We queued for a long time in the rain to go into the Guggenheim which was disappointing because the whole gallery was turned over to Kandinsky, with a couple of modern installations which we found frankly dull. I like Kandinsky’s work and it was interesting to see his evolution towards pure abstraction but we’d been looking forward to seeing some of the surrealists’ work that Guggenheim famously collected (she was married for a time to Max Ernst). We found the staff at the Guggenheim fairly unhelpful – OK, it was a horrible wet day and the queue was very long – but their attitude was rude and officious, especially when people asked to use the (totally inadequate) restrooms, after standing in the line for an hour or so.
December 26 was extremely wet. The skyscrapers were wrapped in a mist of rain and all their lovely reflective surfaces were opaque and grey. We got a Metro card and braved the subway. Of course we found it difficult at first – the interconnecting lines, in particular, which are not named as in London and Paris, but numbered, were confusing to us, but Dónall did a brilliant job of navigation
and we began to feel like old hands by the end of the day.

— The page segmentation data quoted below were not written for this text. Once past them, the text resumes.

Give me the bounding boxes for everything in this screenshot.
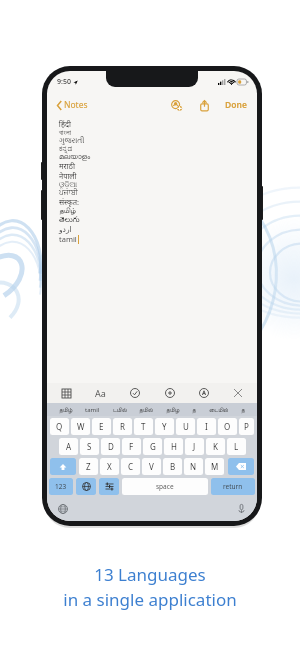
button[interactable]: U: [176, 418, 195, 435]
button[interactable]: Z: [79, 458, 98, 475]
button[interactable]: தமிழ: [165, 407, 181, 413]
staticText: 13 Languages: [94, 563, 206, 586]
staticText: return: [223, 482, 243, 491]
staticText: J: [193, 441, 196, 452]
staticText: X: [107, 461, 112, 472]
staticText: ಕನ್ನಡ: [59, 145, 73, 153]
staticText: తెలుగు: [59, 215, 80, 225]
staticText: Z: [86, 461, 91, 472]
button[interactable]: O: [218, 418, 237, 435]
staticText: C: [128, 461, 134, 472]
staticText: 123: [55, 482, 67, 491]
button[interactable]: த: [191, 407, 197, 413]
button[interactable]: X: [100, 458, 119, 475]
button[interactable]: Key: [50, 458, 76, 475]
staticText: E: [99, 421, 104, 432]
staticText: டமில்: [113, 407, 127, 413]
button[interactable]: N: [184, 458, 203, 475]
button[interactable]: Dictation: [233, 501, 249, 517]
button[interactable]: space: [122, 478, 208, 495]
staticText: ଓଡ଼ିଆ: [59, 181, 77, 189]
staticText: in a single application: [63, 588, 237, 611]
staticText: R: [120, 421, 125, 432]
staticText: டைமில்: [209, 407, 229, 413]
button[interactable]: Markup: [197, 386, 211, 400]
button[interactable]: C: [121, 458, 140, 475]
staticText: Notes: [64, 99, 88, 111]
button[interactable]: I: [197, 418, 216, 435]
button[interactable]: K: [206, 438, 225, 455]
staticText: த: [192, 407, 196, 413]
button[interactable]: A: [59, 438, 78, 455]
button[interactable]: H: [164, 438, 183, 455]
button[interactable]: T: [134, 418, 153, 435]
staticText: हिंदी: [59, 119, 71, 129]
button[interactable]: P: [239, 418, 254, 435]
button[interactable]: டமில்: [112, 407, 128, 413]
staticText: I: [205, 421, 208, 432]
button[interactable]: Add people: [167, 96, 185, 114]
button[interactable]: தமிழ்: [58, 407, 74, 413]
staticText: Done: [225, 99, 247, 111]
staticText: W: [77, 421, 85, 432]
button[interactable]: தமில்: [138, 407, 154, 413]
staticText: tamil: [59, 234, 77, 244]
staticText: P: [244, 421, 249, 432]
staticText: T: [141, 421, 146, 432]
staticText: D: [108, 441, 114, 452]
button[interactable]: டைமில்: [208, 407, 230, 413]
staticText: ਪੰਜਾਬੀ: [59, 189, 78, 197]
staticText: space: [156, 482, 174, 491]
staticText: தமிழ்: [59, 407, 73, 413]
staticText: தமிழ: [166, 407, 180, 413]
staticText: Q: [56, 421, 63, 432]
button[interactable]: Done: [223, 96, 249, 114]
button[interactable]: Table: [59, 386, 73, 400]
button[interactable]: E: [92, 418, 111, 435]
staticText: K: [213, 441, 218, 452]
staticText: தமிழ்: [59, 207, 76, 215]
button[interactable]: Keyboard settings: [99, 478, 119, 495]
button[interactable]: M: [205, 458, 224, 475]
staticText: H: [171, 441, 177, 452]
staticText: B: [170, 461, 176, 472]
button[interactable]: S: [80, 438, 99, 455]
button[interactable]: த: [240, 407, 246, 413]
button[interactable]: tamil: [84, 406, 101, 414]
button[interactable]: 123: [49, 478, 73, 495]
button[interactable]: B: [163, 458, 182, 475]
button[interactable]: R: [113, 418, 132, 435]
button[interactable]: V: [142, 458, 161, 475]
button[interactable]: return: [211, 478, 255, 495]
button[interactable]: Key: [228, 458, 254, 475]
staticText: O: [224, 421, 231, 432]
button[interactable]: J: [185, 438, 204, 455]
staticText: Aa: [95, 387, 106, 399]
staticText: L: [234, 441, 239, 452]
button[interactable]: F: [122, 438, 141, 455]
button[interactable]: L: [227, 438, 246, 455]
button[interactable]: D: [101, 438, 120, 455]
staticText: A: [66, 441, 72, 452]
button[interactable]: Q: [50, 418, 69, 435]
button[interactable]: Switch keyboard: [76, 478, 96, 495]
staticText: संस्कृत:: [59, 197, 80, 207]
staticText: த: [241, 407, 245, 413]
button[interactable]: Checklist: [128, 386, 142, 400]
button[interactable]: Y: [155, 418, 174, 435]
button[interactable]: Share: [195, 96, 213, 114]
button[interactable]: Notes: [55, 96, 90, 114]
button[interactable]: Add attachment: [163, 386, 177, 400]
staticText: S: [87, 441, 92, 452]
staticText: ગુજરાતી: [59, 137, 85, 145]
staticText: F: [129, 441, 134, 452]
staticText: मराठी: [59, 161, 75, 171]
staticText: U: [183, 421, 189, 432]
button[interactable]: Emoji keyboard: [55, 501, 71, 517]
staticText: G: [150, 441, 156, 452]
button[interactable]: Aa: [93, 385, 108, 401]
staticText: മലയാളം: [59, 153, 91, 161]
button[interactable]: W: [71, 418, 90, 435]
button[interactable]: Close keyboard: [231, 386, 245, 400]
button[interactable]: G: [143, 438, 162, 455]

We collected a lot of images from the walls of the stations, which have mosaic motifs and numbers that must date from the system’s opening at the beginning of the last century. I was charmed by the rows of wooden seats that stand on the platforms, too – basic, sturdy and rather comfortable, they look like relics from the past and are still doing the job they’re designed for. In general, the tunnels’ unadorned and peeling girders looked forbidding and we felt we’d rather not be found travelling alone on the less frequented stations at night.
Finding ourselves at the Lincoln Center that wet Boxing Night, we bought excellent seats at the performance of “South Pacific” by Rogers and Hammerstein that evening. I’d never seen it on the stage before. It was a lively, colourful performance with a beautifully deep set. And the following evening we already had balcony seats for “Song and Dance” by Sondheim, which we saw in London earlier this year. It was the same Trevor Nunn production but this time starred Angela Lansbury as the Countess and Catherin Zeta Jones as Desirée. Angela Lansbury, especially, was brilliant.
The weather changed back to sunny after 26th. It was milder, too. We found the Frick Museum on 27th – a lovely place created by a man who seems to have been far from charming himself. The paintings he collected by Whistler (elegant society portraits), Holbein (a searing virtuoso portrait of Sir Thomas Moore is unforgettable), Rembrandt (his last and greatest self portrait and “The Polish Rider” stick in my memory above all) Van Eycks, Vermeers and Impressionists – housed in an elegant mansion off Fifth Avenue.
Finally, on 27th, we even managed some retail therapy and dived into Macy’s instead of joining the two-hour queue to go up the Empire State building – that experience will have to wait until we go back to New York at a less crowded season.
But we do fancy New Year in New York, next year.